This commit propagates the HORIZ and COLUMN threading schemes to
sl_advection.F90, ir.cpp, and qlt.cpp.
1. Rename the monolithic files as follows:
    ir.cpp -> slmm.cpp
    qlt.cpp -> cedr.cpp
Modify the compose_mod routine prefixes similarly. (Eventually we'll use the
COMPOSE library installation, but for now, integration is much easier with
monolithic files I create from the COMPOSE code base.)

2. Rework semi-Lagrangian transport options:

  ! Tracer transport algorithm type:
  !     0  spectral-element Eulerian      [default]
  !     1  classical semi-Lagrangian (SL)
  !     2  cell-integrated remap SL

  ! Constrained density reconstructor for SL property preservation; not used if
  ! transport_alg = 0:
  !     0  none
  !     1  Cobra
  !     2  QLT    [default]
  !     3  CAAS

  ! If true, check mass conservation and shape preservation. The second
  ! implicitly checks tracer consistency.
  logical, public  :: semi_lagrange_cdr_check = .false.

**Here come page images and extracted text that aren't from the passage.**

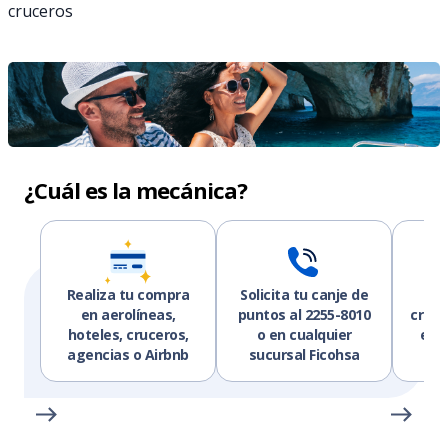
cruceros
¿Cuál es la mecánica?
Realiza tu compra
Solicita tu canje de
¡Y l
en aerolíneas,
puntos al 2255-8010
crédi
hoteles, cruceros,
o en cualquier
est
agencias o Airbnb
sucursal Ficohsa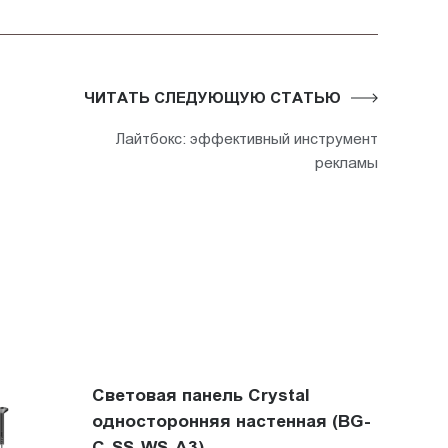
ЧИТАТЬ СЛЕДУЮЩУЮ СТАТЬЮ
Лайтбокс: эффективный инструмент
рекламы
Световая панель Crystal
односторонняя настенная (BG-
C-SS-WS-A3)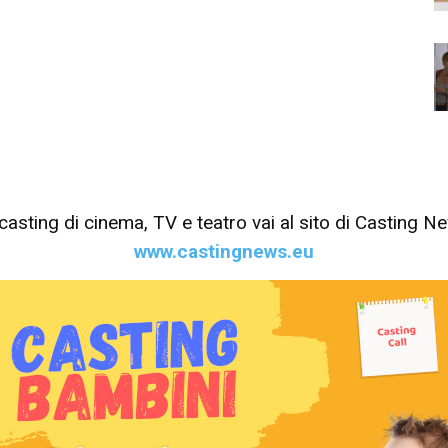
tri casting di cinema, TV e teatro vai al sito di Casting 
www.castingnews.eu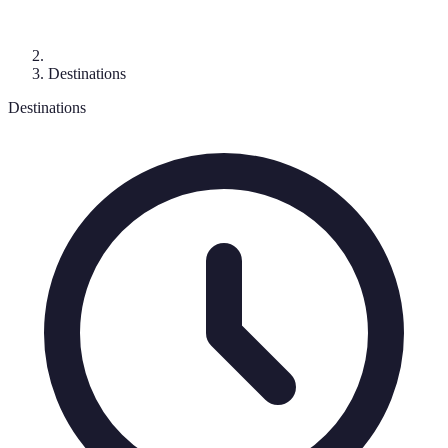
Destinations
Destinations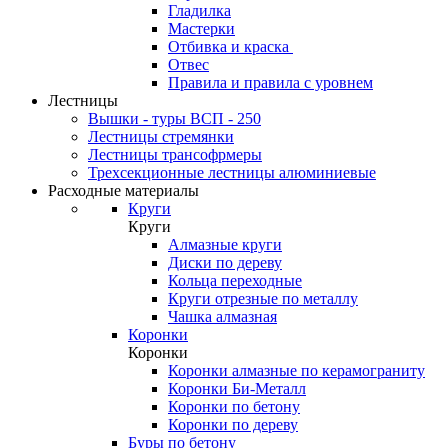
Гладилка
Мастерки
Отбивка и краска
Отвес
Правила и правила с уровнем
Лестницы
Вышки - туры ВСП - 250
Лестницы стремянки
Лестницы трансофрмеры
Трехсекционные лестницы алюминиевые
Расходные материалы
Круги
Круги
Алмазные круги
Диски по дереву
Кольца переходные
Круги отрезные по металлу
Чашка алмазная
Коронки
Коронки
Коронки алмазные по керамограниту
Коронки Би-Металл
Коронки по бетону
Коронки по дереву
Буры по бетону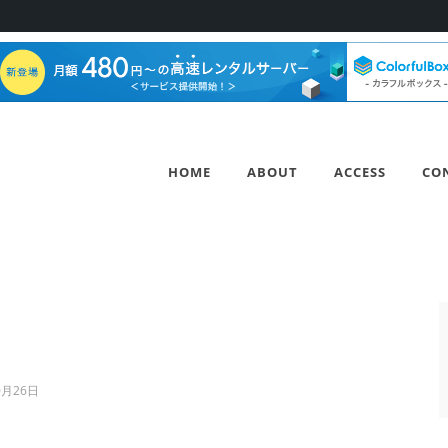
HOME
ABOUT
ACCESS
CO
0月26日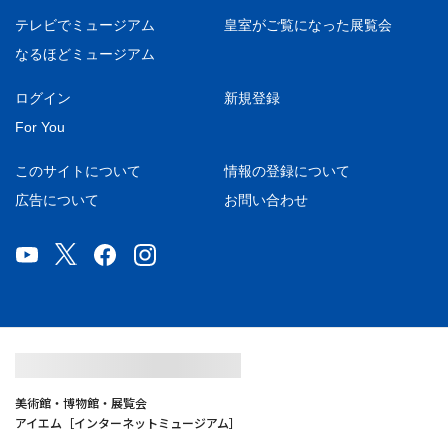
テレビでミュージアム
皇室がご覧になった展覧会
なるほどミュージアム
ログイン
新規登録
For You
このサイトについて
情報の登録について
広告について
お問い合わせ
美術館・博物館・展覧会
アイエム［インターネットミュージアム］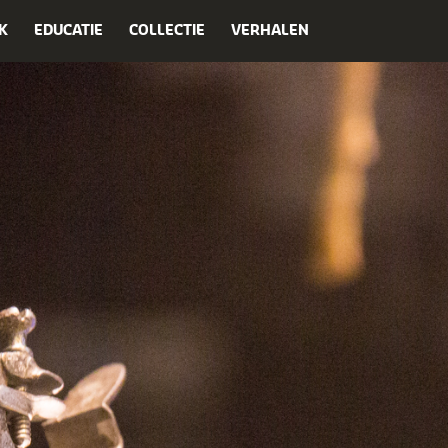
K
EDUCATIE
COLLECTIE
VERHALEN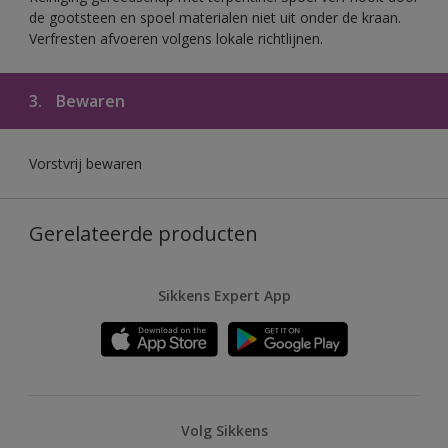
de gootsteen en spoel materialen niet uit onder de kraan.
Verfresten afvoeren volgens lokale richtlijnen.
3.
Bewaren
Vorstvrij bewaren
Gerelateerde producten
Sikkens Expert App
Volg Sikkens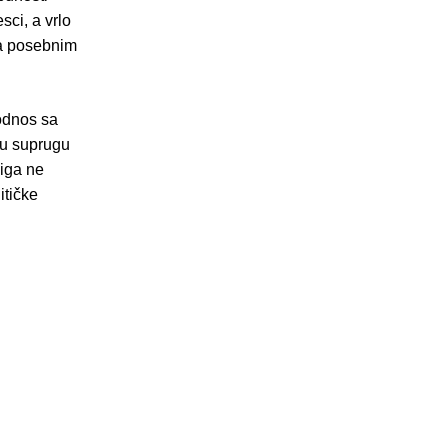
sci, a vrlo
 sa posebnim
 odnos sa
ku suprugu
iga ne
itičke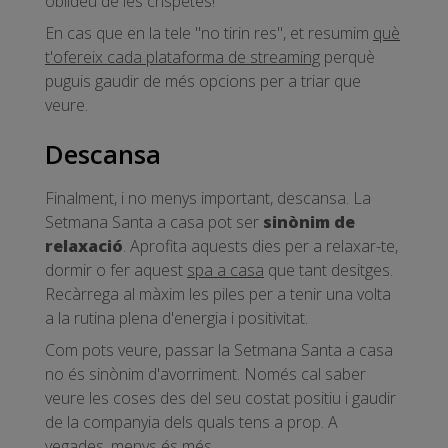
oblideu de les crispetes!
En cas que en la tele "no tirin res", et resumim
què
t'ofereix cada plataforma de streaming
perquè
puguis gaudir de més opcions per a triar que
veure.
Descansa
Finalment, i no menys important, descansa. La
Setmana Santa a casa pot ser
sinònim de
relaxació
. Aprofita aquests dies per a relaxar-te,
dormir o fer aquest
spa a casa
que tant desitges.
Recàrrega al màxim les piles per a tenir una volta
a la rutina plena d'energia i positivitat.
Com pots veure, passar la Setmana Santa a casa
no és sinònim d'avorriment. Només cal saber
veure les coses des del seu costat positiu i gaudir
de la companyia dels quals tens a prop. A
vegades, menys és més.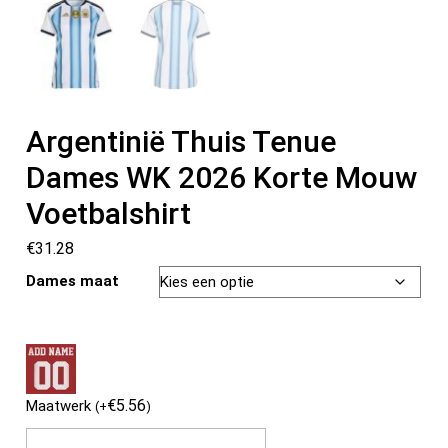
Argentinië Thuis Tenue
Dames WK 2026 Korte Mouw
Voetbalshirt
€
31.28
Dames maat
€
5.56
Maatwerk
(
+
)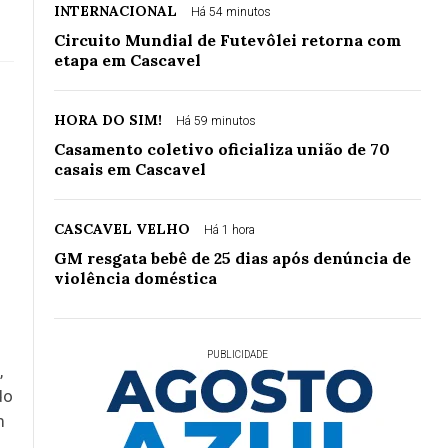
INTERNACIONAL
Há 54 minutos
Circuito Mundial de Futevôlei retorna com
etapa em Cascavel
HORA DO SIM!
Há 59 minutos
Casamento coletivo oficializa união de 70
casais em Cascavel
CASCAVEL VELHO
Há 1 hora
GM resgata bebê de 25 dias após denúncia de
violência doméstica
PUBLICIDADE
,
do
m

3. Add global CAAS as an option. Global CAAS is as simple as a CDR gets, so it's
a good to have as an MPI benchmark if nothing else.

4. Implement super levels. The idea is to run a CDR over 8 adjacent vertical
levels, a super level. (I could expose this number as an option, but for now
it's hardcoded in an enum to 8.) This has the immediate effect of reducing comm
volume by 8x. Later, it will also make adaptive QLT potentially have to do no
comm at all besides the adaptation handshake of one scalar per tree edge.
This is possible because the integral is over the reference Eulerian target
element. There is still more optimization to do on the remap part of the code,
but this was the major one to do.
Pure p=3 GLL interpolation leads to an unstable classical semi-Lagrangian (CSL)
method. Introduce stabilized variants.

Horizontal and vertical threading work for all CSL methods: transport_alg = 1,
10, 11, 12. 1 is the original Fortran CSL method. 10 mimics this method in
C++. 11 and 12 are two stabilized methods. 12 is more accurate than 11.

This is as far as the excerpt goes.